Three decades after the publication of “The Crime of Precocious Sexuality” it remains a classic in juvenile justice, criminal justice, and women’s history. At a time when only a handful of scholars had taken interest in the experiences of troubled females in the emerging juvenile justice system of the late nineteenth and early twentieth centuries, Schlossman and Wallach carried out a broad sweep critical of the ideologies and practices shaping the lives of these girls across the United States. As they noted, turn of the century changes brought about by rapid industrialization, urbanization, and immigration as well as transformations in sexual conventions and customs, particularly as they pertained to females, alarmed the middle class, native-born whites known as Progressives.

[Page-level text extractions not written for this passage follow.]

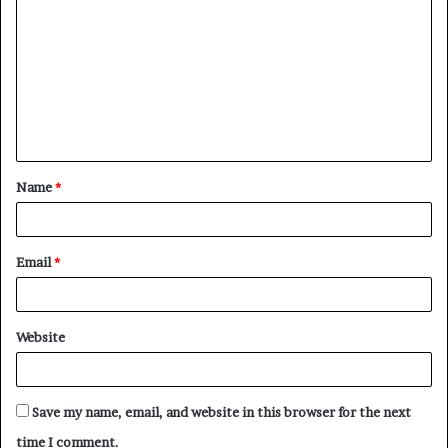
o
m
m
e
n
t
Name
*
*
Email
*
Website
Save my name, email, and website in this browser for the next
time I comment.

In response, Progressives initiated a series of paternalistic reforms aimed at curbing what Schlossman and Wallach identified as “precocious sexuality,” that is, sexual behavior threatening to bourgeois notions of gender and sexuality. Ultimately, these efforts discriminated against the poor, working class, ethnic females who appeared most frequently in juvenile courts of the day. The reforms also reinforced a sexual double standard that punished girls for even suggesting interest in sexual activity, while nearly exonerating boys from the same. In “Precocious Sexuality” Schlossman and Wallach concluded that girls continued to bear the brunt of sex discrimination, despite transformations in women’s rights and juvenile corrections in the 1960s and early 1970s.1

Thirty years later paternalism continues to guide and inform the juvenile justice system. Scholars have shown that today, as in the past, girls end up in the juvenile justice system primarily for sexually based “crimes,” that is, for status offenses—acts deemed criminal based on the age of the offender. These offenses include running away, staying out late at night, and in other ways engaging in behavior that challenges parental authority. In most cases, status offenses are [End Page 88] (as they have been in earlier periods) euphemisms for sexually related behavior deemed inappropriate both by the court and by parents.2 Recent scholarship also demonstrates that girls—more so than boys—continue to suffer undue hardships for their transgressions. Juvenile corrections, then, in many ways enforces early twentieth century principles of gender and sexuality.3

To say that little has changed in the juvenile justice system in more than a hundred years is arguably ahistorical. Yet the links across time and space are striking and disturbing. The anniversary of “Precocious Sexuality” is an opportune moment to examine and analyze some of the continuities and changes, as well as the benefits and burdens of the system in place for young female offenders. As this discussion demonstrates, Schlossman and Wallach’s study did not, of course, emerge in a vacuum but rather was shaped by contemporary developments in academia and the larger society. To assess those and the more recent trends in the wake of “Precocious Sexuality,” this essay begins by exploring the scholarship and public policies of the 1960s and 1970s that informed Schlossman and Wallach’s study. Next, it probes the impact of their study on writings focusing on the rise of female delinquency, eugenics, and Progressive reform in the early twentieth century and on contemporary developments of the juvenile justice system in the 1980s, 1990s, and 2000s. Finally, the discussion highlights the areas of research that are still lacking and argues that more attention to the intersection of gender, class, race, and ethnicity is needed, especially given the rising proportion of girls of color in the juvenile correctional system in some of the most populous states, including New York, Texas, and California.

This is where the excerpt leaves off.